I can take care of myself. Believe it or not.
My hubs has this strange impression that because I don’t talk to people means that I am scared to talk to people and therefore need someone to do it “for me”. Because I’m four. Obviously.
Not true. I don’t usually talk to people, mostly because I tend to end up becoming a big ole ball of fuzzy awkwardness and I say things in my own special weird way, which is not always…appreciated. Okay, people look at me funny, like I just told them I believe in faeries.
Why, yes. Yes I do.
Being an introvert has its own set of issues. I am less likely to join a group, to talk to people, to strut out into the world as if I belong. Sure. But if I have a question, if I want to know something, I’ll ask.
If I choose not to ask…and yes, this is a choice, not fear…the knowing isn’t at the top of my list. Simple. All necessary answers will appear when needed. And some things I honestly don’t care if I know.
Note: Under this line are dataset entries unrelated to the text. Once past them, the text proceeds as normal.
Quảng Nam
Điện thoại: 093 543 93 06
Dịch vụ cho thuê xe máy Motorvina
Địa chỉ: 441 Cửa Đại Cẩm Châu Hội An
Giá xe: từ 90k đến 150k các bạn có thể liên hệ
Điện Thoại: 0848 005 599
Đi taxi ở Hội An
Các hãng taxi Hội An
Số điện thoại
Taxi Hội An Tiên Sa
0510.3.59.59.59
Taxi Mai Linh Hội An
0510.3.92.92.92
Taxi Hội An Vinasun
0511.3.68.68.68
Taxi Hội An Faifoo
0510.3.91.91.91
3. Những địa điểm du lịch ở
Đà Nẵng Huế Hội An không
When I don’t approach a store clerk to ask a question, it’s because I’m okay with no answer. Even if that means I miss out on whatever it was I was thinking of doing. I chose not to ask and I will deal with any consequences of that choice, without crying, without whining.
I also do not need anyone to ask “for me” or tell me how I should have handled the situation.
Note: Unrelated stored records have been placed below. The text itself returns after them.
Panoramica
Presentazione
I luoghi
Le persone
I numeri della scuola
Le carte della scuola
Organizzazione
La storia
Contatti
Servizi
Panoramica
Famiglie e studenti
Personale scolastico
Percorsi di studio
I am always very happy with how I handle situations.
The problem hits when someone else disagrees with my choices. This is not my problem. I will not go back and change my actions to satisfy them.
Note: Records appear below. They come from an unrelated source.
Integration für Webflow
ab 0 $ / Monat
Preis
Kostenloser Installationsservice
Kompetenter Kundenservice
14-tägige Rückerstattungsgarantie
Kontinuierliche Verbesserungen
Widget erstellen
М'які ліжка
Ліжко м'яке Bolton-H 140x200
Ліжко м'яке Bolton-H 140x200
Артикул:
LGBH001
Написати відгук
However, this always makes me anxious. I begin to spiral down the I CAN’T DO ANYTHING RIGHT void.
Which is ridiculous.
Let me say it again. If I want to know, I’ll ask. I’m not four-years-old and need anyone to do it for me, nor do I want to be told what to do or what I should have done. Guess what, I’m not going to do things your way…
I’m not you.
What do I want?
To be allowed to live the way that works best for me. To be allowed to stay silent. To be accepted for all my awkwardness. It’s taken 43 years for me to make it here, that’s a lot of work.
That got a little ranty… yeah…
And I apologize to all the people who have had to deal with my strange brew of weird when I open my mouth.